Although not as obvious as the external signal strength case, an experiment producing unmatched task performance capacity between “conscious” and “unconscious” conditions might imply an internal signal strength difference – especially when one engages in post-hoc data splitting into “seen” versus “unseen” trials (Shanks 2016). As an overly simplified example, imagine a perceptual decision-making experiment in which all stimuli are identical, but the observer blinks on some trials. On “blink” trials the observer does not see the stimulus, and so indicates “unseen” and performs at chance; on “no-blink” trials the observer indicates “seen” and performs well.
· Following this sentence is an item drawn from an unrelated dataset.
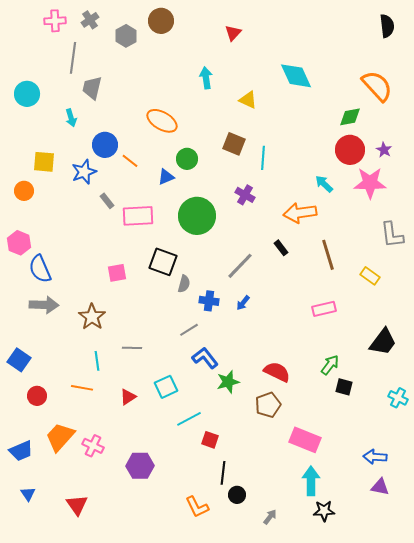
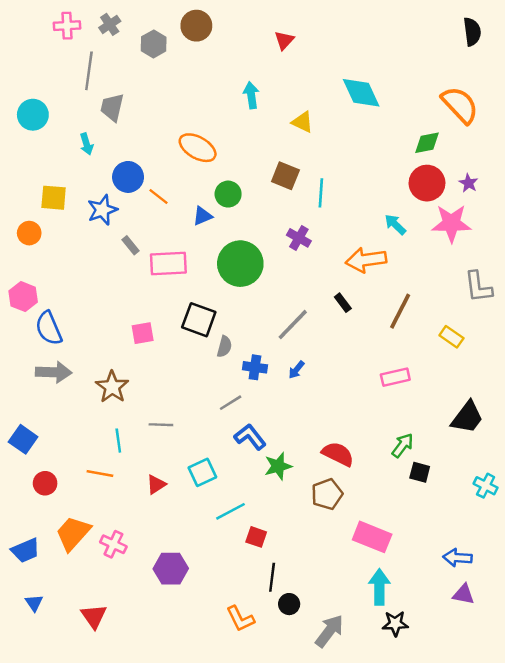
brown line: (328, 255) -> (400, 311), turned 44
gray arrow: (270, 517) -> (329, 631), size x1.8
By post-hoc splitting the trials into “seen” and “unseen” an experimenter has essentially reduced her experiment to the bright versus dim stimulus case, and again has not isolated awareness from the confound of signal strength. Although overly simplified, this example demonstrates the potential for erroneous conclusions if performance is not matched between “conscious” and “unconscious” conditions.

Stringent Definitions: What Should Count as “Unconscious” and “Perception”?
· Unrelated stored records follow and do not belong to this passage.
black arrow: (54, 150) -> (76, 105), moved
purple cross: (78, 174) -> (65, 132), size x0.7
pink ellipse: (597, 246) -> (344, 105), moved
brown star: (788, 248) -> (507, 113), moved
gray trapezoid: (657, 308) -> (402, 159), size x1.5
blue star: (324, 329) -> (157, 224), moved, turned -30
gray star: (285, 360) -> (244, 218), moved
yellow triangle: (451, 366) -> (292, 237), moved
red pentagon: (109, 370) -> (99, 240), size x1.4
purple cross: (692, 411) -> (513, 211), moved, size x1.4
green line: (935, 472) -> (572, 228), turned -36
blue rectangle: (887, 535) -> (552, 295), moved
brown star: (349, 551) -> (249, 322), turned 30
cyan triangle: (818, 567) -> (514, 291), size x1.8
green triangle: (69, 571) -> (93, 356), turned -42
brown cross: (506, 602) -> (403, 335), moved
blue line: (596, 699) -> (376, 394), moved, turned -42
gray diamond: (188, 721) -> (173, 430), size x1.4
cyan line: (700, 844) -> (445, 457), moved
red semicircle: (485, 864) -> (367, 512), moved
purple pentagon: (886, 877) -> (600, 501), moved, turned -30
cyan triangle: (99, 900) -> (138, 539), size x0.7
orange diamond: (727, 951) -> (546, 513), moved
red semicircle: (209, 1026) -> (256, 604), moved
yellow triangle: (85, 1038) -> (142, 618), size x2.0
Assuming we can successfully isolate awareness from signal strength and performance, we must next operationally define unconscious versus conscious perception in an experimental setting.

First, let us address “unconscious”: for a stimulus to be unconscious, an observer’s subjective experience of the stimulus should be no different from the subjective experience of nothing at all. Although one could define being unconscious of a stimulus in other ways, this conservative definition seems closest to what is targeted when researchers want to distinguish a “conscious” condition or stimulus from an “unconscious” one.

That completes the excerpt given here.